CERN 38 by Jennifer K Dick was published on JULY 15, 2020 in EYE TO THE TELESCOPE, issue 37, online at: https://eyetothetelescope.com/index.html
You like science fiction? Fantasy? Poetry? Well, Eye To The Telescope is an online magazine that draws them all together. And I am enjoying having the CERN poem they accepted published, as it has long been one of my favorites.
CERN 38 was inspired by the humor so evident in some of the physics lingo out there. This brings CERN, physics and Ian Ziering's time in Chippendales together.
December 21, 2020
Updated "Who Am I?" bio on me as an academic
Jennifer K Dick is an author, translator, teacher and poetry event organizer. Director of the English Department (from Jan 2021), CA member (2020-24), and Maître de Conférences (since 2010) at the Université de Haute Alsace, she teaches American Literature, Creative Writing and Civilization and is a member of the ILLE research lab.
Jennifer K Dick’s academic research explores the overlapping fields of poetry and visual poetics. She is fascinated by the liminal spaces between language use in the visual arts and typography and imported visual work implanted on the page in contemporary American and European Literature (as seen, for example, in the work of Susan Howe, Anne-Marie Albaich, Jacques Sivan or even Anne Carson). This focus on visuality has also lead to recent research on multilingualism as visual and textual space in the identity poetics of American authors, as seen in work by Craig Santos Perez, Theresa Hak Kyung Cha, Myung Mi Kim and others. Publications on these topics have appeared in La poésie motléculaire de Jacques Sivan (presses du reel, 2017), American Multiculturalism in Context (Cambridge, 2017), Point, Dot, Period…The Dynamics of Punctuation in Text and Image(Cambridge, 2016), Anne Carson: Ecstatic Lyre (University of Michigan Press,2015), Trans (university of Paris III), Poétiques scientifiques dans les revues européennes de la modernité (1900-1940) (Classiques Garnier, 2013) and in the volume L’Ecriture Emprisonnée(Harmattan, 2007). A forthcoming article from the Nov 2019 talk at the Université de Lyon II conference "Le Depaysment" on Craig Santos Perez is under peer review. Her talk at "La poésie hors du livre" conference (Paris, October 2013) extended her focus out of the book space as she examined billboard and wall publications of poetry.

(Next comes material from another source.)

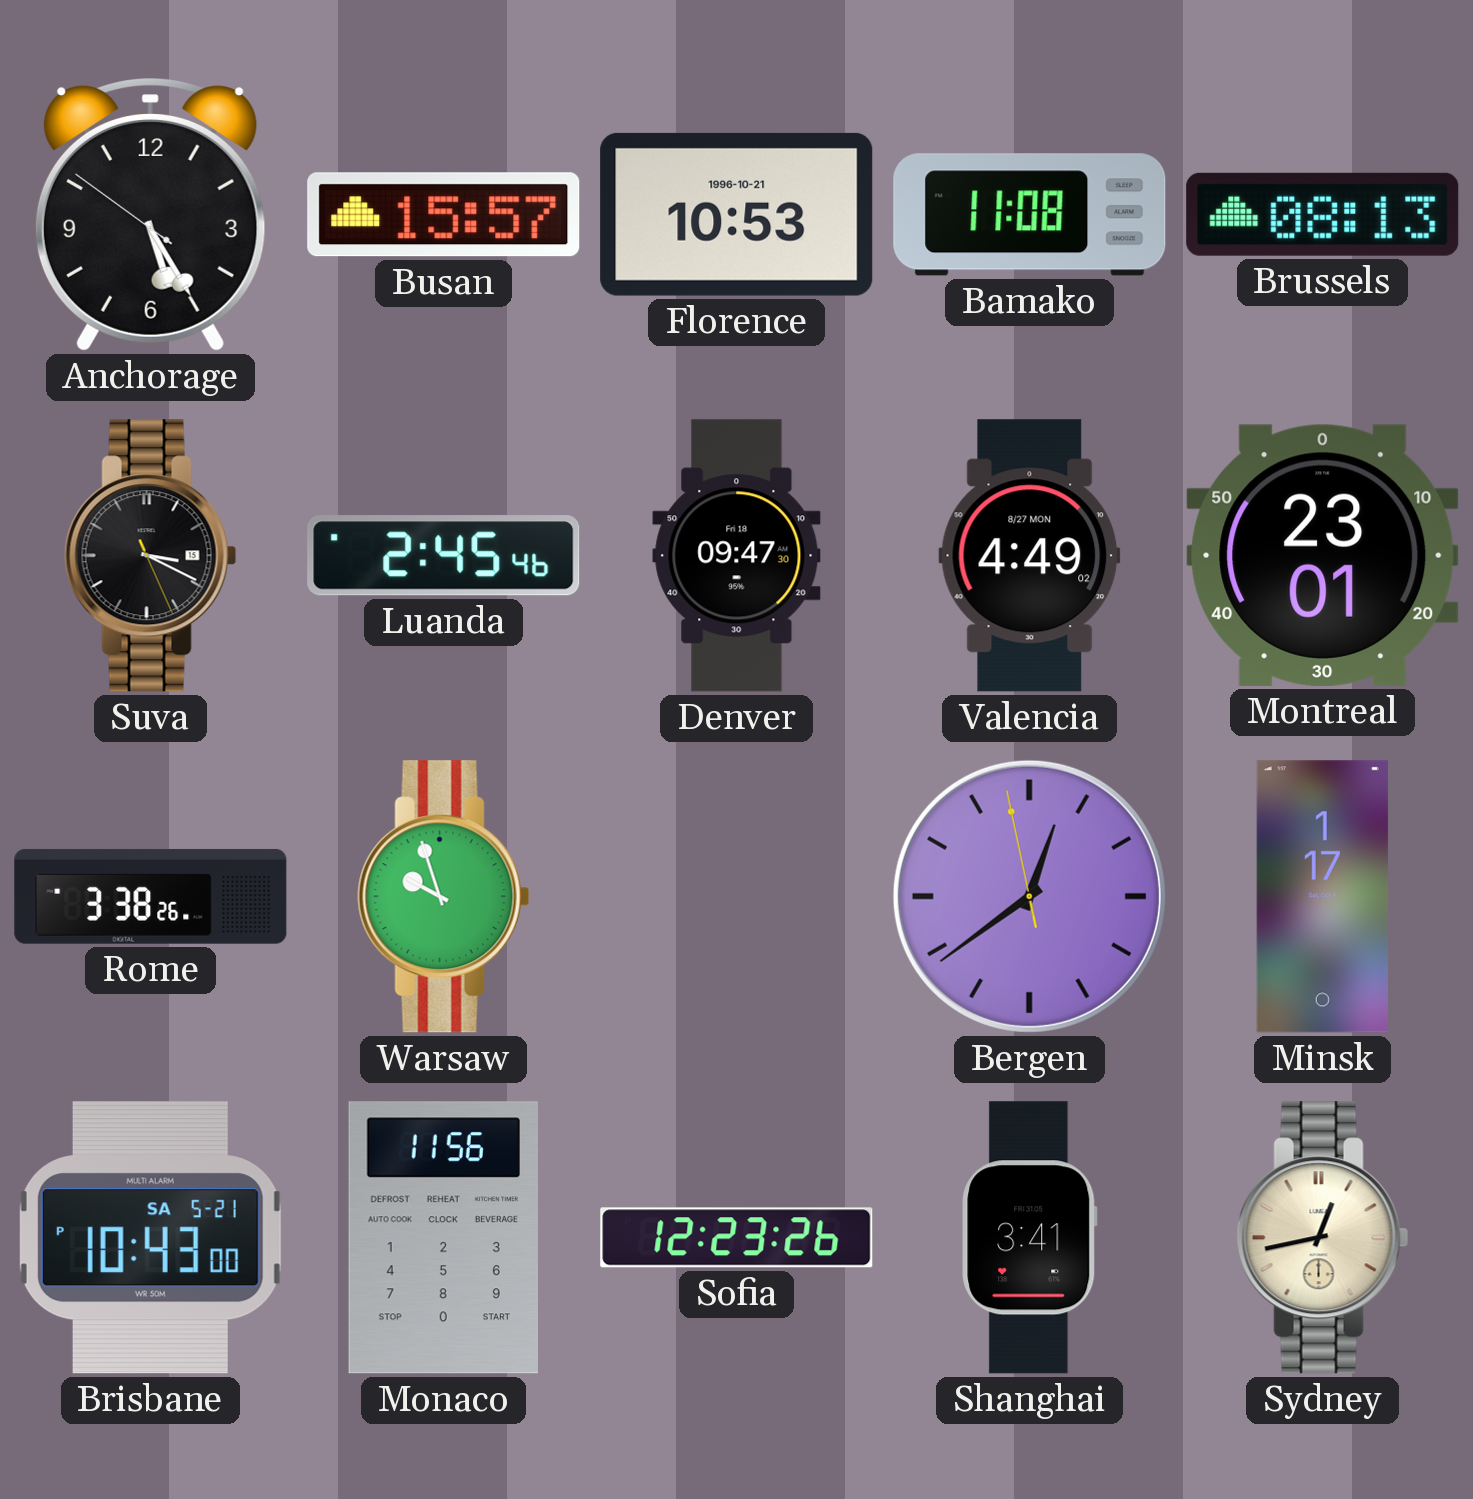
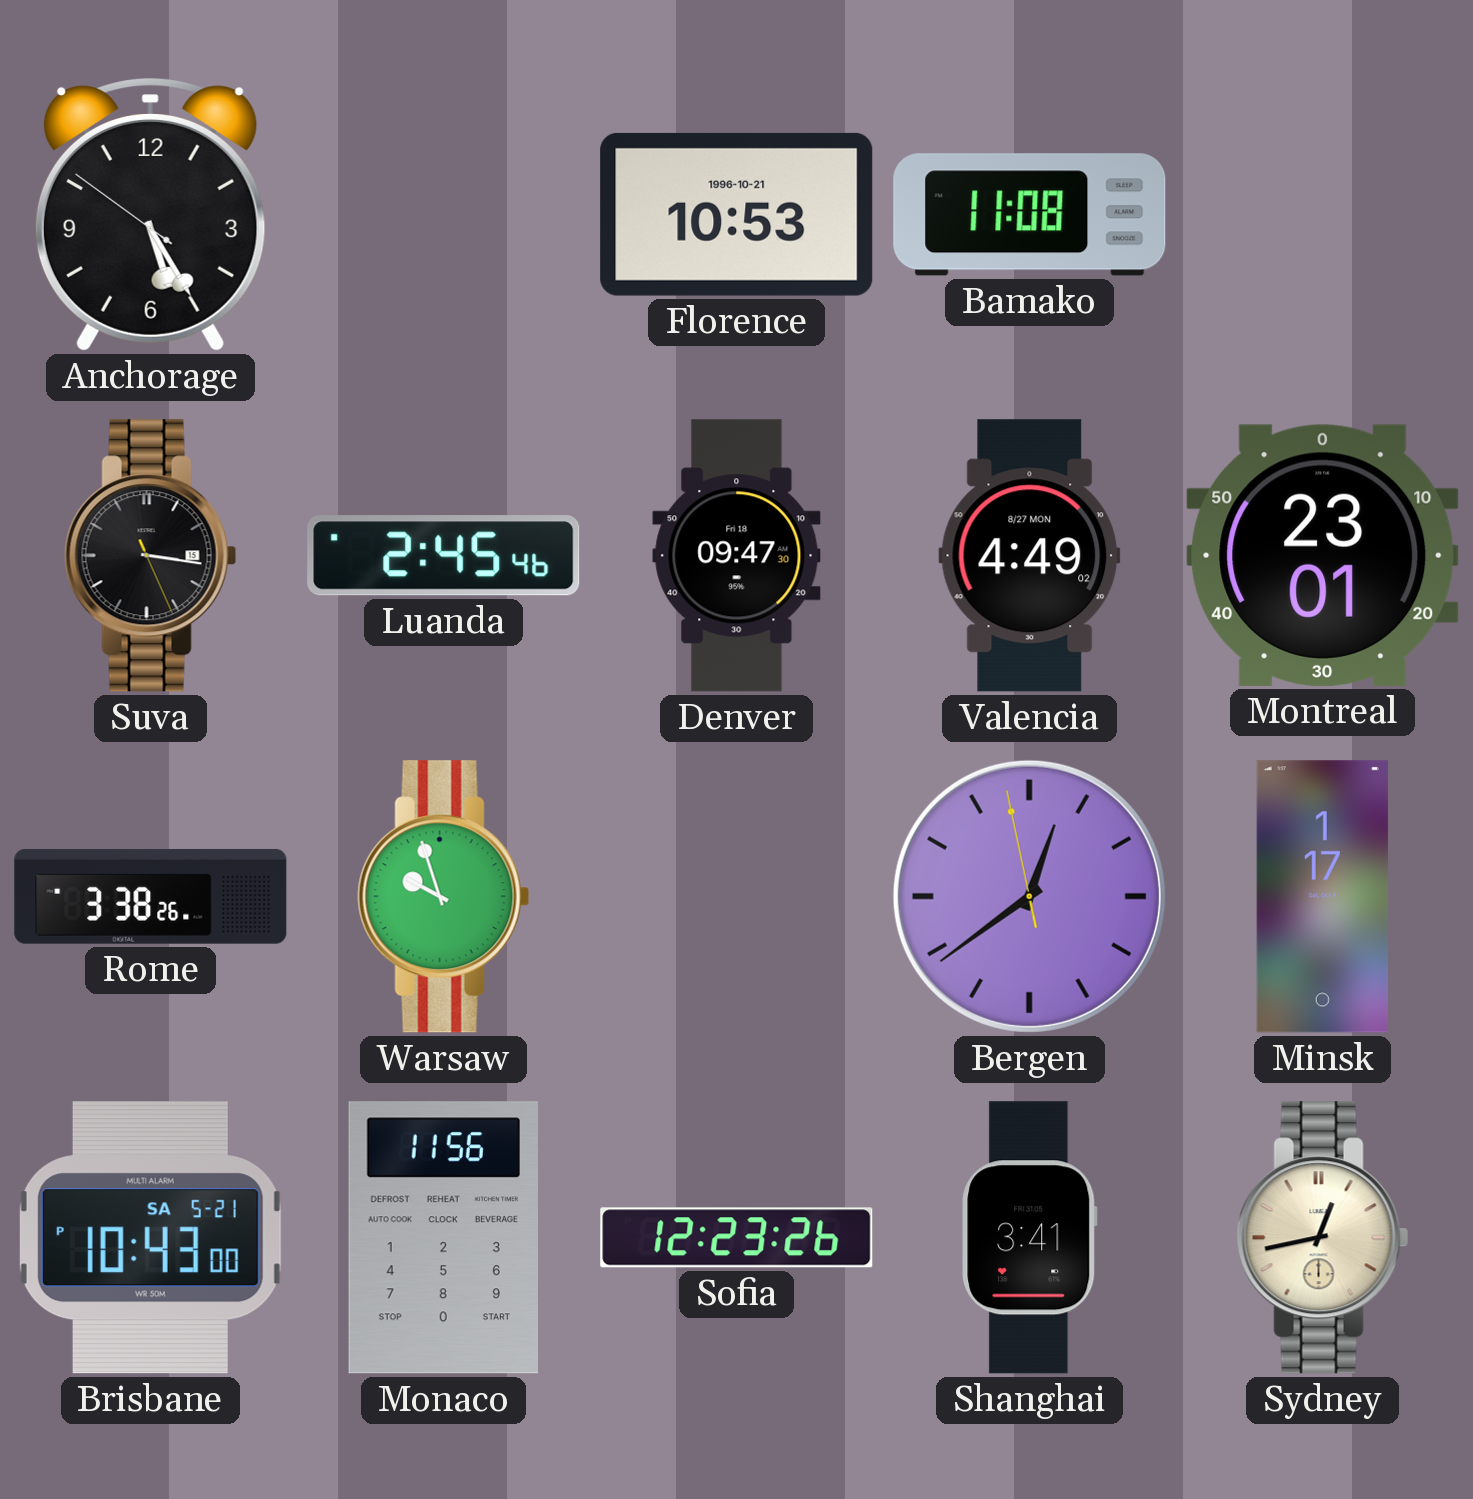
Busan: 15:57 -> none
Brussels: 08:13 -> none
Suva: 3:19 -> 3:16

On the road to this focus of research, Jennifer completed her DEA with Director Stéphane Michaud then her PhD with Director Jean Bessière at the Université de Paris III—la Sorbonne Nouvelle, France, in Comparative Literature (Littérature générale et comparée). Her DEA focused on the visual use of the page in Maurice Roche, Lisa Jarnot, Susan Howe and Claude Royet-Journaud’s works. Her doctorate focused on post-Mallarmean and Appolinairean influences on contemporary authors Myung Mi Kim, Anne-Marie Albiach and Susan Howe.
She also co-organized three conferences on Poetry in Expanded Translation in the UK and France alongside Zoe Skoulding and Jeff Hilson (Jan 2017-2019), and conceived of and co-organized the international conference Lex-ICON : treating text as image and image as text in June 2012 (http://lex-icon21.blogspot.fr/). Other conferences she co-organized include Station to Station with Didier Girard and Frédérique Tudoire-Surlapierre to honor the train industry and new Paris-Dijon-Mulhouse TGV line, and a conference on translation in the social sciences at EHESS with Stephanie Schwerter.
Other research interests of Jennifer K Dick's include the varied practices of postmodern poetic autobiographies (primarily those using visual and collage techniques in conjunction with more standard written forms of poetry) and cyborg poetry and poetics (Bhanu Kapil, Jacques Sivan). The interest in autobiography and reality vs fiction stems as much from her own creative as from her critical work. A first talk on this topic was presented at the 2013 SAES conference in Dijon, France ("Self-Naming in Postmodern Poetic Autobiography") though the roots of this work can be seen in her explorations of Susan Howe's writing (see her publication "Invisible Collisions: Considering Susan Howe’s Reform of the Poetic, Critical and Autobiographical Essay," online on Seventeen Seconds: A Journal of Poetry and Poetics, Ottawa, Canada, issue 7, June 2013, pp 7-24).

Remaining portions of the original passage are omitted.